(Page-level text extractions)

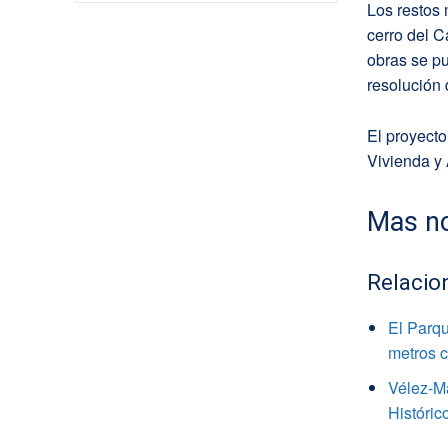
Los restos 
cerro del C
obras se pu
resolución 
El proyecto
Vivienda y
Mas no
Relacio
El Parqu
metros c
Vélez-Má
Históric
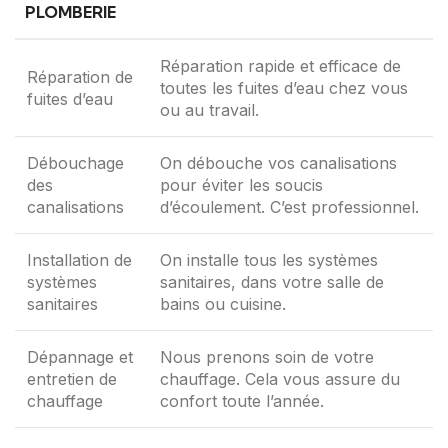
PLOMBERIE
Réparation rapide et efficace de
Réparation de
toutes les fuites d’eau chez vous
fuites d’eau
ou au travail.
Débouchage
On débouche vos canalisations
des
pour éviter les soucis
canalisations
d’écoulement. C’est professionnel.
Installation de
On installe tous les systèmes
systèmes
sanitaires, dans votre salle de
sanitaires
bains ou cuisine.
Dépannage et
Nous prenons soin de votre
entretien de
chauffage. Cela vous assure du
chauffage
confort toute l’année.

* ASSIGNMENT *
Please reproduce every entry above exactly, but leave out the pictures.

* TASK SOLUTION *
Los restos 
cerro del C
obras se pu
resolución 
El proyecto
Vivienda y
Mas no
Relacio
El Parqu
metros c
Vélez-Má
Históric
PLOMBERIE
Réparation rapide et efficace de
Réparation de
toutes les fuites d’eau chez vous
fuites d’eau
ou au travail.
Débouchage
On débouche vos canalisations
des
pour éviter les soucis
canalisations
d’écoulement. C’est professionnel.
Installation de
On installe tous les systèmes
systèmes
sanitaires, dans votre salle de
sanitaires
bains ou cuisine.
Dépannage et
Nous prenons soin de votre
entretien de
chauffage. Cela vous assure du
chauffage
confort toute l’année.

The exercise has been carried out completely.